PhD Student, Department of History, University of Chicago

” For Us, The Earth Still Shakes: Thoughts on Disaster Memorialization in Japan and Methodologies of Emotional History”

Monday, January 8th 12:00-1:15 PM

The Library at the Martin Marty Center [Swift Hall]

Discussant: Paride Stortini, PhD Student, University of Chicago Divinity School

Please join the East Asia: Transregional Histories workshop in welcoming Alex Jania as he presents his work-in-progress, titled “For Us, The Earth Still Shakes: Thoughts on Disaster Memorialization in Japan and Methodologies of Emotional History” Mr. Jania provides the following abstract:

This paper, based on pre-dissertation archival and field research, presents a methodology that attends to the emotional aspects of natural disaster memorialization in modern Japan.
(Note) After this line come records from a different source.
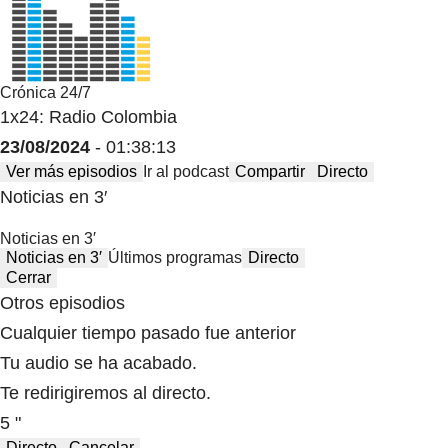
Crónica 24/7
1x24: Radio Colombia
23/08/2024
- 01:38:13
Ver más episodios
Ir al podcast
Compartir
Directo
Noticias en 3′
Noticias en 3′
Noticias en 3′
Últimos programas
Directo
Cerrar
Otros episodios
Cualquier tiempo pasado fue anterior
Tu audio se ha acabado.
Te redirigiremos al directo.
5 "
Directo
Cancelar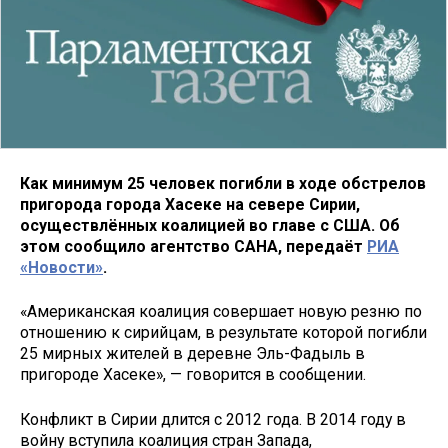
Как минимум 25 человек погибли в ходе обстрелов
пригорода города Хасеке на севере Сирии,
осуществлённых коалицией во главе с США. Об
этом сообщило агентство САНА, передаёт
РИА
«Новости»
.
«Американская коалиция совершает новую резню по
отношению к сирийцам, в результате которой погибли
25 мирных жителей в деревне Эль-Фадыль в
пригороде Хасеке», — говорится в сообщении.
Конфликт в Сирии длится с 2012 года. В 2014 году в
войну вступила коалиция стран Запада,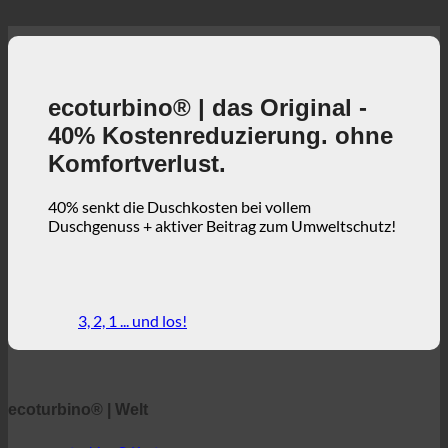
ecoturbino® | das Original -
40% Kostenreduzierung. ohne
Komfortverlust.
40% senkt die Duschkosten bei vollem
Duschgenuss + aktiver Beitrag zum Umweltschutz!
3, 2, 1 ... und los!
ecoturbino® | Welt
ecoturbino® Karten
Technische Einzelheiten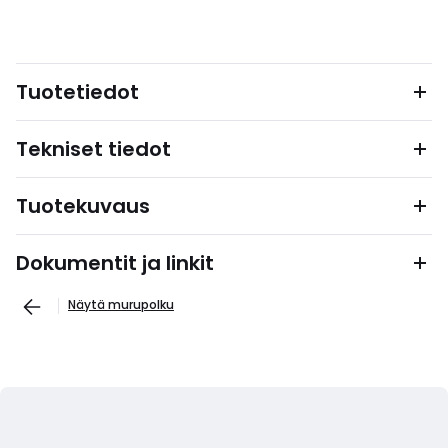
Tuotetiedot
Tekniset tiedot
Tuotekuvaus
Dokumentit ja linkit
Näytä murupolku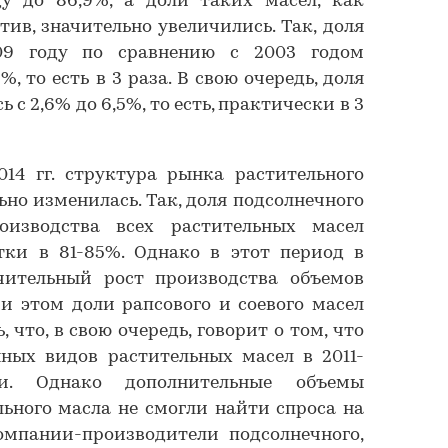
ду до 86,9%, а доли таких масел, как
тив, значительно увеличились. Так, доля
09 году по сравнению с 2003 годом
%, то есть в 3 раза. В свою очередь, доля
 с 2,6% до 6,5%, то есть, практически в 3
014 гг. структура рынка растительного
ьно изменилась. Так, доля подсолнечного
оизводства всех растительных масел
тки в 81-85%. Однако в этот период в
чительный рост производства объемов
ри этом доли рапсового и соевого масел
 что, в свою очередь, говорит о том, что
ных видов растительных масел в 2011-
и. Однако дополнительные объемы
льного масла не смогли найти спроса на
омпании-производители подсолнечного,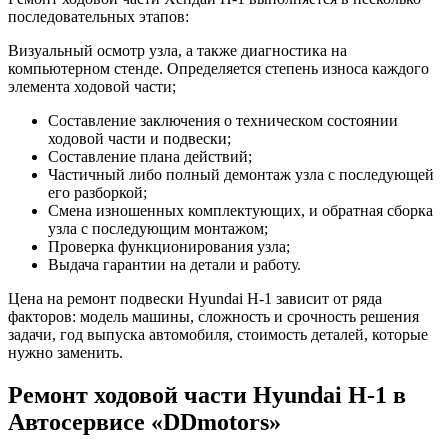
последовательных этапов:
Визуальный осмотр узла, а также диагностика на
компьютерном стенде. Определяется степень износа каждого
элемента ходовой части;
Составление заключения о техническом состоянии
ходовой части и подвески;
Составление плана действий;
Частичный либо полный демонтаж узла с последующей
его разборкой;
Смена изношенных комплектующих, и обратная сборка
узла с последующим монтажом;
Проверка функционирования узла;
Выдача гарантии на детали и работу.
Цена на ремонт подвески Hyundai H-1 зависит от ряда
факторов: модель машины, сложность и срочность решения
задачи, год выпуска автомобиля, стоимость деталей, которые
нужно заменить.
Ремонт ходовой части Hyundai H-1 в
Автосервисе «DDmotors»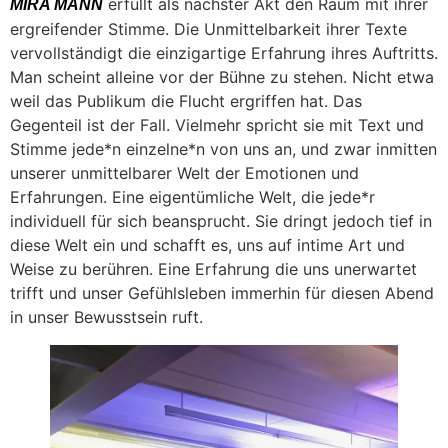
erfüllt als nächster Akt den Raum mit ihrer
MIRA MANN
ergreifender Stimme. Die Unmittelbarkeit ihrer Texte
vervollständigt die einzigartige Erfahrung ihres Auftritts.
Man scheint alleine vor der Bühne zu stehen. Nicht etwa
weil das Publikum die Flucht ergriffen hat. Das
Gegenteil ist der Fall. Vielmehr spricht sie mit Text und
Stimme jede*n einzelne*n von uns an, und zwar inmitten
unserer unmittelbarer Welt der Emotionen und
Erfahrungen. Eine eigentümliche Welt, die jede*r
individuell für sich beansprucht. Sie dringt jedoch tief in
diese Welt ein und schafft es, uns auf intime Art und
Weise zu berühren. Eine Erfahrung die uns unerwartet
trifft und unser Gefühlsleben immerhin für diesen Abend
in unser Bewusstsein ruft.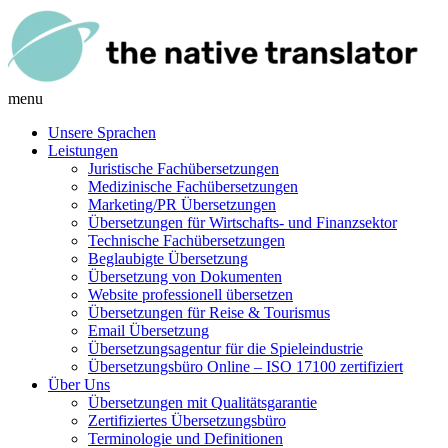
menu
Unsere Sprachen
Leistungen
Juristische Fachübersetzungen
Medizinische Fachübersetzungen
Marketing/PR Übersetzungen
Übersetzungen für Wirtschafts- und Finanzsektor
Technische Fachübersetzungen
Beglaubigte Übersetzung
Übersetzung von Dokumenten
Website professionell übersetzen
Übersetzungen für Reise & Tourismus
Email Übersetzung
Übersetzungsagentur für die Spieleindustrie
Übersetzungsbüro Online – ISO 17100 zertifiziert
Über Uns
Übersetzungen mit Qualitätsgarantie
Zertifiziertes Übersetzungsbüro
Terminologie und Definitionen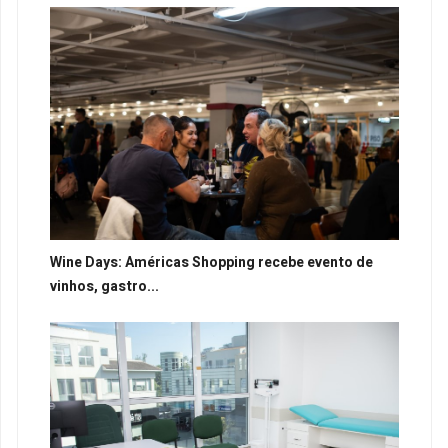
Wine Days: Américas Shopping recebe evento de
vinhos, gastro...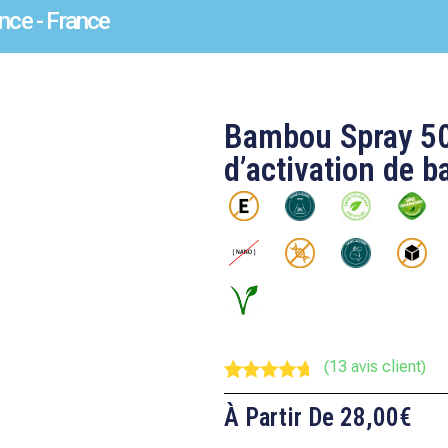
nce - France
Bambou Spray 500
d’activation de
(
13
avis client)
Noté
13
4.46
sur 5
À Partir De
28,00
€
basé
sur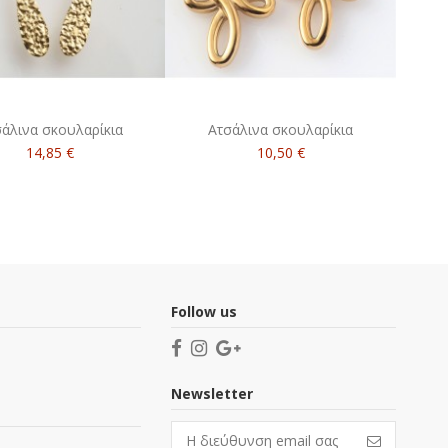
άλινα σκουλαρίκια
Ατσάλινα σκουλαρίκια
14,85 €
10,50 €
Follow us
Newsletter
In particular, the paper proposes a methodology that utilizes the combination of material culture, oral history, and textual sources in order to compose an emotional history. Using relevant examples from the archives and the field, this study will exhibit this new approach to emotional history and discuss its general relevance for the discipline of history as a whole.

Alex’s paper can be found in the post below.

As always, first-time attendees are welcome. Please make note of the distinct time and place for this event. In addition, a lunch will also be served at this event.

If you have any questions or require assistance to attend, please contact Spencer Stewart at sdstewart@uchicago.edu or Robert Burgos at rburgos@uchicago.edu

 

Thursday, November 16th : Jonathan Henshaw “Remembering and Forgetting: Commemorations of the Second World War in Nanjing”

Jonathan Henshaw

PhD Candidate, Department of History, University of British Columbia

“Remembering and Forgetting: Commemorations of the Second World War in Nanjing”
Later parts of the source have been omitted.